Online Volunteering: Factors for Success
(July 31, 2006) A new study examines the potential benefits of cultivating online volunteers and the necessary infrastructure and capacity organizations need to effectively employ these volunteers.
Involving International Online Volunteer: Factors for Success, Organizational Benefits and New Views of Community surveyed organizations that employed online volunteers and were named as “Outstanding” by the United Nations (UN) Volunteers program, part of the UN Development Program.
While most nonprofits don’t involve online volunteers, these organizations often rely on such volunteers extensively for a variety of tasks and projects. In addition, most felt that these volunteers greatly enhanced their diversity, provided new perspectives, often cut down on costs and were not only part of an organization’s “community,” but part of the organization’s staff.
What is Online Volunteering?
Online volunteering, also known virtual volunteering or cyber service, refers to the volunteer working for the nonprofit via the Internet at a home, work or public access computer. Some examples of the sorts of activities that online volunteers are engaged in include:
- Website design
- Data analysis
- Database construction
- Writing, including articles, proposals and other materials
- Publication design
- Online mentoring and tutoring
Despite the anonymous nature of the Internet, most organizations involved in the study reported that they have seen their online volunteers. In fact, a majority of online volunteers support their organizations on the local level and volunteer onsite as well as online.
Obstacles to Success
According to the study, the biggest impediment to successfully engaging and employing online volunteers has nothing to do with technology, but simply an organization’s capacity to involve any volunteers effectively. Organizations that successfully manage onsite volunteers often find that they can translate that experience to the online world with few challenges.

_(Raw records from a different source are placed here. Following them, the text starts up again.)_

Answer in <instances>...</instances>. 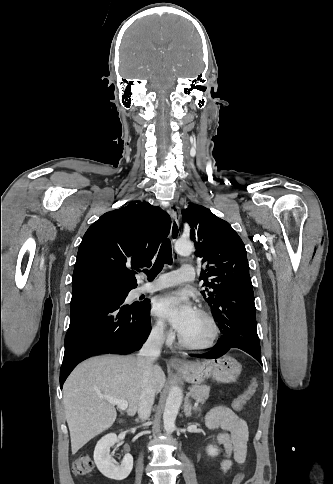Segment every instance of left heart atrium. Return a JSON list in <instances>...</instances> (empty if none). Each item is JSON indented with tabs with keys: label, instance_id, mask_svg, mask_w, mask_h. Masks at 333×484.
Instances as JSON below:
<instances>
[{
	"label": "left heart atrium",
	"instance_id": "39dd6f15",
	"mask_svg": "<svg viewBox=\"0 0 333 484\" xmlns=\"http://www.w3.org/2000/svg\"><path fill=\"white\" fill-rule=\"evenodd\" d=\"M153 314L167 320L181 333L196 314V309L184 292H170L159 297L153 306Z\"/></svg>",
	"mask_w": 333,
	"mask_h": 484
}]
</instances>
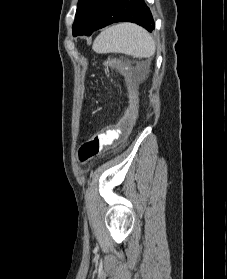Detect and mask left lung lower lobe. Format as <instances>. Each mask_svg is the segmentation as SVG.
<instances>
[{"label":"left lung lower lobe","mask_w":227,"mask_h":279,"mask_svg":"<svg viewBox=\"0 0 227 279\" xmlns=\"http://www.w3.org/2000/svg\"><path fill=\"white\" fill-rule=\"evenodd\" d=\"M120 21L136 23L150 32L154 29L153 17L143 0H93L82 27L73 36H89L100 28Z\"/></svg>","instance_id":"1"}]
</instances>
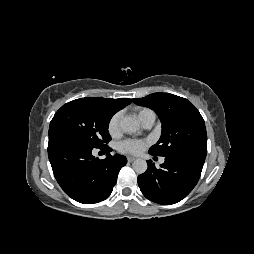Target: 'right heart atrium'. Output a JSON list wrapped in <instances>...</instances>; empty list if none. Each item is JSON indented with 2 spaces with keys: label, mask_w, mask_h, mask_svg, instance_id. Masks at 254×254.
<instances>
[{
  "label": "right heart atrium",
  "mask_w": 254,
  "mask_h": 254,
  "mask_svg": "<svg viewBox=\"0 0 254 254\" xmlns=\"http://www.w3.org/2000/svg\"><path fill=\"white\" fill-rule=\"evenodd\" d=\"M119 123H120V113L114 114L107 125V130L109 134L113 137L119 134Z\"/></svg>",
  "instance_id": "d8ad5b80"
}]
</instances>
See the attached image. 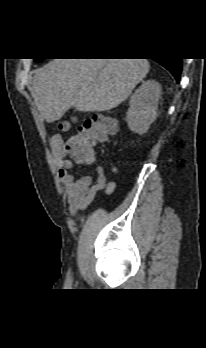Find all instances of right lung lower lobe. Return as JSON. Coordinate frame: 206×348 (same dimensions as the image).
Returning <instances> with one entry per match:
<instances>
[{"label": "right lung lower lobe", "instance_id": "1", "mask_svg": "<svg viewBox=\"0 0 206 348\" xmlns=\"http://www.w3.org/2000/svg\"><path fill=\"white\" fill-rule=\"evenodd\" d=\"M155 61L169 70L176 81L179 82L182 70V59H159Z\"/></svg>", "mask_w": 206, "mask_h": 348}]
</instances>
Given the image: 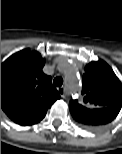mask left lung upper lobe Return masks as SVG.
<instances>
[{
    "label": "left lung upper lobe",
    "instance_id": "1",
    "mask_svg": "<svg viewBox=\"0 0 122 154\" xmlns=\"http://www.w3.org/2000/svg\"><path fill=\"white\" fill-rule=\"evenodd\" d=\"M82 95L79 103L71 100L69 108L72 116L82 125L88 126V118L99 116L101 109H121L122 85L110 66L100 60L86 65L82 79Z\"/></svg>",
    "mask_w": 122,
    "mask_h": 154
}]
</instances>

Other key challenges and disadvantages to using online volunteers included:
- Volunteers dropping out after receiving an assignment;
- The amount of time needed to orient and support online volunteers;
- Volunteers don’t spend enough time familiarizing themselves with the organization and the community it serves;and
- Volunteers want more communications and tasks than the organization can provide.
However, as the study points out, all of these challenges are often cited as challenges and disadvantages to working with onsite volunteers as well.

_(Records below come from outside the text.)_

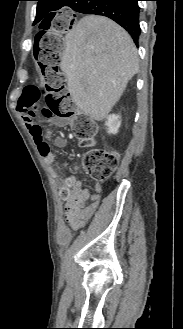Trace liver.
Segmentation results:
<instances>
[{"mask_svg": "<svg viewBox=\"0 0 183 329\" xmlns=\"http://www.w3.org/2000/svg\"><path fill=\"white\" fill-rule=\"evenodd\" d=\"M61 69L76 106L97 121L119 101L129 80L138 72L136 46L112 20L83 17L64 39Z\"/></svg>", "mask_w": 183, "mask_h": 329, "instance_id": "1", "label": "liver"}]
</instances>
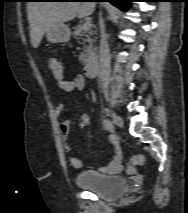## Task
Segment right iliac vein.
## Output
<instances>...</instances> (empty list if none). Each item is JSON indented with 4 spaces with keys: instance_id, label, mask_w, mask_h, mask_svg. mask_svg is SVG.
<instances>
[{
    "instance_id": "1",
    "label": "right iliac vein",
    "mask_w": 188,
    "mask_h": 213,
    "mask_svg": "<svg viewBox=\"0 0 188 213\" xmlns=\"http://www.w3.org/2000/svg\"><path fill=\"white\" fill-rule=\"evenodd\" d=\"M110 115H111V117H112V119H113V122L118 126V127H120V128H122L123 127V120H122V118L119 116V115H117L114 111H112V110H110Z\"/></svg>"
}]
</instances>
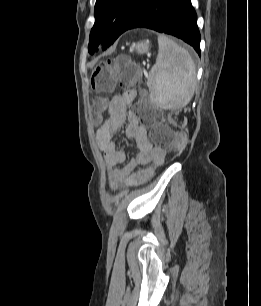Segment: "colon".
<instances>
[{
    "mask_svg": "<svg viewBox=\"0 0 261 306\" xmlns=\"http://www.w3.org/2000/svg\"><path fill=\"white\" fill-rule=\"evenodd\" d=\"M139 79L140 70L137 64L127 56H119L95 66L91 74V85L99 93L109 92L116 83L126 92H132ZM94 107L96 110L102 109L103 100L95 99ZM137 115L142 124L151 127V137L157 146L173 151L183 148L185 134L176 133L163 125L155 108L145 104L137 109Z\"/></svg>",
    "mask_w": 261,
    "mask_h": 306,
    "instance_id": "1",
    "label": "colon"
}]
</instances>
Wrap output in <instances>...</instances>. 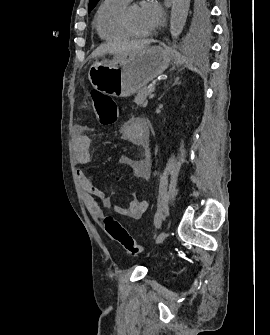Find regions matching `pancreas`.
Masks as SVG:
<instances>
[{
	"instance_id": "obj_1",
	"label": "pancreas",
	"mask_w": 270,
	"mask_h": 335,
	"mask_svg": "<svg viewBox=\"0 0 270 335\" xmlns=\"http://www.w3.org/2000/svg\"><path fill=\"white\" fill-rule=\"evenodd\" d=\"M151 90L153 92L154 88H150V90H148V88H141V90H139L135 96V104L140 106V108H146L148 104L147 96H149Z\"/></svg>"
}]
</instances>
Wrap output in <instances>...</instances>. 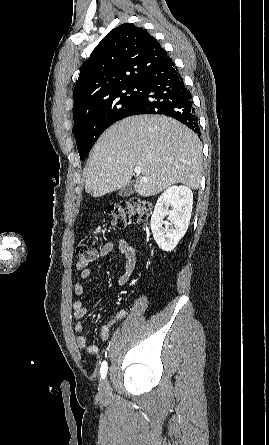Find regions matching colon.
<instances>
[{"label":"colon","mask_w":269,"mask_h":445,"mask_svg":"<svg viewBox=\"0 0 269 445\" xmlns=\"http://www.w3.org/2000/svg\"><path fill=\"white\" fill-rule=\"evenodd\" d=\"M150 203L132 198L109 205L107 216L110 218L111 226L120 229L131 223H143L148 219ZM76 267L84 270L97 259L98 251L88 244H81L75 250Z\"/></svg>","instance_id":"1"}]
</instances>
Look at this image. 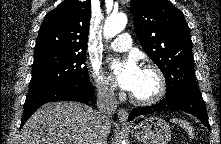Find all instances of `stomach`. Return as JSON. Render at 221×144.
I'll use <instances>...</instances> for the list:
<instances>
[{
	"mask_svg": "<svg viewBox=\"0 0 221 144\" xmlns=\"http://www.w3.org/2000/svg\"><path fill=\"white\" fill-rule=\"evenodd\" d=\"M128 128L131 135L144 144H167L171 138L170 125L157 116L148 117Z\"/></svg>",
	"mask_w": 221,
	"mask_h": 144,
	"instance_id": "stomach-1",
	"label": "stomach"
}]
</instances>
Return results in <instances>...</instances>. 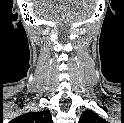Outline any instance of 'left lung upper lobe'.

What an Organization Needs
Organizations involved in the study identified a number of attributes that were critical to online volunteering success. Two key areas were communications and management.
- Responding to communications immediately and in a professional manner and following up quickly with volunteers.

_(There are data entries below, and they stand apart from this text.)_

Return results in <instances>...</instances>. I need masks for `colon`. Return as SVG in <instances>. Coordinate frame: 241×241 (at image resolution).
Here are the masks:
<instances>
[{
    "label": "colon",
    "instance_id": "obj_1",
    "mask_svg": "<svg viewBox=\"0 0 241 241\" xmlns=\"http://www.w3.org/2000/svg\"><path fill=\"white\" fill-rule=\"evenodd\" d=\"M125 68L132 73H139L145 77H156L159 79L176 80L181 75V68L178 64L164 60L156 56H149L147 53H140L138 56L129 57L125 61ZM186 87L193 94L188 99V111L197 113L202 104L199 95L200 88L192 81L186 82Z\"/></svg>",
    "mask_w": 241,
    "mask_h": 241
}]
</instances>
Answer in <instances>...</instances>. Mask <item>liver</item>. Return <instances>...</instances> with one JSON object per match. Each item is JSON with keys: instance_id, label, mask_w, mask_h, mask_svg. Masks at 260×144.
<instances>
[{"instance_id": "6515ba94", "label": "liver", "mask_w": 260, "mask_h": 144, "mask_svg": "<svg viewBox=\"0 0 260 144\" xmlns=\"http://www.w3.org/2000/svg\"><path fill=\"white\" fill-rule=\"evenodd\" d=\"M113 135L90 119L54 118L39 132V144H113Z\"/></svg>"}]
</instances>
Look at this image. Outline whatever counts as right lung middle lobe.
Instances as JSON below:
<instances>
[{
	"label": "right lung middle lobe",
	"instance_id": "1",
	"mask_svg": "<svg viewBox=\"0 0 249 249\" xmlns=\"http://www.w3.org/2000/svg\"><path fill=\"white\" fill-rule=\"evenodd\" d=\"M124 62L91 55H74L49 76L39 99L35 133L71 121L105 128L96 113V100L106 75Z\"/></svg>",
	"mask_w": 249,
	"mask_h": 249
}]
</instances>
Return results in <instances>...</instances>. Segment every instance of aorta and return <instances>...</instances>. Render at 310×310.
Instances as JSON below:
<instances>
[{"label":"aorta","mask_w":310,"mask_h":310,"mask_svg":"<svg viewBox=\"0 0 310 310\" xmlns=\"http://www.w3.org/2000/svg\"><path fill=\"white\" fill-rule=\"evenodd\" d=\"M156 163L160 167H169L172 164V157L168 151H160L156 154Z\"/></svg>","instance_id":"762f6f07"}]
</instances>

- Valuing feedback and attending to volunteer problems and questions immediately.
- Maintaining openness and establishing trust.
- Requiring regular reporting on the part of volunteers and reviewing outcomes on a regular basis.
- Creating a support system/protocol early on for managing online volunteers.
- Requiring candidates to go through a fairly strenuous review process so that the organization would know that the volunteers who remained were committed to the organization.
- Keeping tasks simple, informative to the volunteers and not too time-consuming.
- Not recruiting without being ready to involve responders immediately.
- Involving online volunteers in teams.
Most other recommendations related to ensuring that volunteers are highly committed, and that organizations have a compelling mission or program that encourages support.
About the Study
Involving International Online Volunteer: Factors for Success, Organizational Benefits and New Views of Community was written by Jayne Cravens, who recently directed www.onlinevolunteer.org, an initiative of the UN Development Program and UN Volunteers, and was a manager of the UN Information Technology Service.
The study was published in The International Journal of Volunteer Administration, Volume XXIV, Number 1.